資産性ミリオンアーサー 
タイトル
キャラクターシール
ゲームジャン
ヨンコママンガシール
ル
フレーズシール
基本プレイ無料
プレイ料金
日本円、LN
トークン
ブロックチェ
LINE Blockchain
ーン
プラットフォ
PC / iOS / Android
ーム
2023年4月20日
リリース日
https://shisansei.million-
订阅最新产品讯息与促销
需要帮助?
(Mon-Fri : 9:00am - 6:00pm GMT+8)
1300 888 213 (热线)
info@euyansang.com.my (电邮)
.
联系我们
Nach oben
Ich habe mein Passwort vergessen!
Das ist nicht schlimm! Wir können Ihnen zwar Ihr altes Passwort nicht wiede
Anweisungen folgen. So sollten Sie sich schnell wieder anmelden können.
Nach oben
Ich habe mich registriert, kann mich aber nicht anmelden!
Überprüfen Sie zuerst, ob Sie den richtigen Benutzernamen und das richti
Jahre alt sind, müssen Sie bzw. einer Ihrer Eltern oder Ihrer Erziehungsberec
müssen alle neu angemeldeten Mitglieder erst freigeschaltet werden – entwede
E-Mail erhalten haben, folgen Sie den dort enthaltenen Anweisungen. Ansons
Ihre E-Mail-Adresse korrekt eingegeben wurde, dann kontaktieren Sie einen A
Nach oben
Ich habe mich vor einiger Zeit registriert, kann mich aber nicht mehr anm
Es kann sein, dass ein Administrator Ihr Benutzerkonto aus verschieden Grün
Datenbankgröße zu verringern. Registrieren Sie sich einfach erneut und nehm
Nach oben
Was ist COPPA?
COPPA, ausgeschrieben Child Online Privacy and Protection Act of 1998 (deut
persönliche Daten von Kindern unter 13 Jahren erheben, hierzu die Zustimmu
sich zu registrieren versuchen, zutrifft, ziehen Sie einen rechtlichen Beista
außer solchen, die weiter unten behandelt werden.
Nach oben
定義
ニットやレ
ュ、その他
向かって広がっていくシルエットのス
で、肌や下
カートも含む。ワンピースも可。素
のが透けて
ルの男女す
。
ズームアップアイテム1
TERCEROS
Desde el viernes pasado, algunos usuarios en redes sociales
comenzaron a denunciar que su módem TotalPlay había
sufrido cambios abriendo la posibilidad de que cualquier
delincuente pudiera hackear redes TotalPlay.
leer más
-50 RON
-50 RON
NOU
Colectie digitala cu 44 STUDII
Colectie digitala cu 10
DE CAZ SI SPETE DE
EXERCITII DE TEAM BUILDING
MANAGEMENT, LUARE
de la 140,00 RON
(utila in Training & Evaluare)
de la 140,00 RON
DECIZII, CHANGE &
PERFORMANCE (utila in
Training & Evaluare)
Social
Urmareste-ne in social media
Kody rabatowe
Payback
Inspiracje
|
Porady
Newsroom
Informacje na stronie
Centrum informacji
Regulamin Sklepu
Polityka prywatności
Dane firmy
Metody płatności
---
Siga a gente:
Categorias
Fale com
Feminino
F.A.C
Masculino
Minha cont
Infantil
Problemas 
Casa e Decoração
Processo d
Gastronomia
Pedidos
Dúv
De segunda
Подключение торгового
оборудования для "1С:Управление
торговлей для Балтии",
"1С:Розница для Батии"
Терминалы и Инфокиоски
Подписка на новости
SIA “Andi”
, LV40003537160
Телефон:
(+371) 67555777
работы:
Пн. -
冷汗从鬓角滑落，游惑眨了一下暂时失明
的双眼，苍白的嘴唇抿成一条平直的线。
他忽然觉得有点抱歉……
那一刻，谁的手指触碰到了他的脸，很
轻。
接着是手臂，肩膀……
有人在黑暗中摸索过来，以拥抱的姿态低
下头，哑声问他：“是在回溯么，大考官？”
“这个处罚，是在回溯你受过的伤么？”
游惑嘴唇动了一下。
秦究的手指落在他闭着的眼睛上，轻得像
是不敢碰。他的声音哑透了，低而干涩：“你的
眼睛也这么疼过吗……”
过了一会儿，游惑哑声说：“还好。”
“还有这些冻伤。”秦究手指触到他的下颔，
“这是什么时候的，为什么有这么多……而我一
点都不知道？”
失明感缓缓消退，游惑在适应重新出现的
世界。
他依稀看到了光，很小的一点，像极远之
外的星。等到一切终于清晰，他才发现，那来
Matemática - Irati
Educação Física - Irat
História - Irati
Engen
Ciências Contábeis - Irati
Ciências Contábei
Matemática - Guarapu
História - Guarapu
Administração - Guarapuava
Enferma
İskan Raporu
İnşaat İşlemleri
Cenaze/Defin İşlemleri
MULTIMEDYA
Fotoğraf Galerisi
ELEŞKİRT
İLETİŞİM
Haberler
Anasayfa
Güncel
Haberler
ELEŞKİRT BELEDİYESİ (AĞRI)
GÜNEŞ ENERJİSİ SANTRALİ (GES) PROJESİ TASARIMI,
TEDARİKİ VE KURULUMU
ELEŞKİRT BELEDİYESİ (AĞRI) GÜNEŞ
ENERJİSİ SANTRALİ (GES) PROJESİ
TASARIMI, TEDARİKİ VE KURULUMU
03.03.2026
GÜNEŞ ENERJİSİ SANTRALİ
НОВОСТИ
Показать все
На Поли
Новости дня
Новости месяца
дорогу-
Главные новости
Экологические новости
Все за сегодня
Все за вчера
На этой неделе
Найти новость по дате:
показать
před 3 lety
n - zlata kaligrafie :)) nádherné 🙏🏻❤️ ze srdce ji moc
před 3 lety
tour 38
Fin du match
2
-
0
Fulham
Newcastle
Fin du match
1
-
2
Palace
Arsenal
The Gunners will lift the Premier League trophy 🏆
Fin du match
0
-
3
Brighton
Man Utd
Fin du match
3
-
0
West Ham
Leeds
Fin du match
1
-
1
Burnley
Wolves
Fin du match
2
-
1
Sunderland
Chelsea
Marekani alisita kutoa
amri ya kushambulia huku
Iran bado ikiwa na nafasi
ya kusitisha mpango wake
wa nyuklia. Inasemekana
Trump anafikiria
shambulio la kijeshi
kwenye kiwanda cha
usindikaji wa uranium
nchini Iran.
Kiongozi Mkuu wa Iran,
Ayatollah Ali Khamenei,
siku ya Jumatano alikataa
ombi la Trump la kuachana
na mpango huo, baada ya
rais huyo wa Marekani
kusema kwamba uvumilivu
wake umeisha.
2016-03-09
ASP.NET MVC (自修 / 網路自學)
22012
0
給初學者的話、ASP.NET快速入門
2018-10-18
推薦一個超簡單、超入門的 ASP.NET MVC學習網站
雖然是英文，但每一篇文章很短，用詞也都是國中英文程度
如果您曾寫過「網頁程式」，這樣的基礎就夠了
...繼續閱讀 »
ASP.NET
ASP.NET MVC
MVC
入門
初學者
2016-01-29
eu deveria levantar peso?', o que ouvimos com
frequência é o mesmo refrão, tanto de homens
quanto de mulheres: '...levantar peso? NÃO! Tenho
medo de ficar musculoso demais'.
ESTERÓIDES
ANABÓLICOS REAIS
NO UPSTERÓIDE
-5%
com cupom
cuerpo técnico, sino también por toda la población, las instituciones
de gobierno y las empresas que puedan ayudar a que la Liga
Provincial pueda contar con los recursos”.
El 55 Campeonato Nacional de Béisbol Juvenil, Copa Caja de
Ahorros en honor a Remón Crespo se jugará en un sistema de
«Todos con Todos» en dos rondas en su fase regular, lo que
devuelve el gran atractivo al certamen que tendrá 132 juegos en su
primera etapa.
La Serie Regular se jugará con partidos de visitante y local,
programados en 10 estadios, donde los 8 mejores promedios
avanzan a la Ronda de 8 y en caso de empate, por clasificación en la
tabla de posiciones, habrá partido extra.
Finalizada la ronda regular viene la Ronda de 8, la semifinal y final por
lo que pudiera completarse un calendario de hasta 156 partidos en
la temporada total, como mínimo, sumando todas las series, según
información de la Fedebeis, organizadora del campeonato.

> AIM OF THE EXERCISE: All that is wanted is the stretch of lines above from the one containing "PC / iOS / Android" through the one containing "COPPA, ausgeschrieben Child", duplicated exactly.

> RESULT OF THE TASK:
PC / iOS / Android
ーム
2023年4月20日
リリース日
https://shisansei.million-
订阅最新产品讯息与促销
需要帮助?
(Mon-Fri : 9:00am - 6:00pm GMT+8)
1300 888 213 (热线)
info@euyansang.com.my (电邮)
.
联系我们
Nach oben
Ich habe mein Passwort vergessen!
Das ist nicht schlimm! Wir können Ihnen zwar Ihr altes Passwort nicht wiede
Anweisungen folgen. So sollten Sie sich schnell wieder anmelden können.
Nach oben
Ich habe mich registriert, kann mich aber nicht anmelden!
Überprüfen Sie zuerst, ob Sie den richtigen Benutzernamen und das richti
Jahre alt sind, müssen Sie bzw. einer Ihrer Eltern oder Ihrer Erziehungsberec
müssen alle neu angemeldeten Mitglieder erst freigeschaltet werden – entwede
E-Mail erhalten haben, folgen Sie den dort enthaltenen Anweisungen. Ansons
Ihre E-Mail-Adresse korrekt eingegeben wurde, dann kontaktieren Sie einen A
Nach oben
Ich habe mich vor einiger Zeit registriert, kann mich aber nicht mehr anm
Es kann sein, dass ein Administrator Ihr Benutzerkonto aus verschieden Grün
Datenbankgröße zu verringern. Registrieren Sie sich einfach erneut und nehm
Nach oben
Was ist COPPA?
COPPA, ausgeschrieben Child Online Privacy and Protection Act of 1998 (deut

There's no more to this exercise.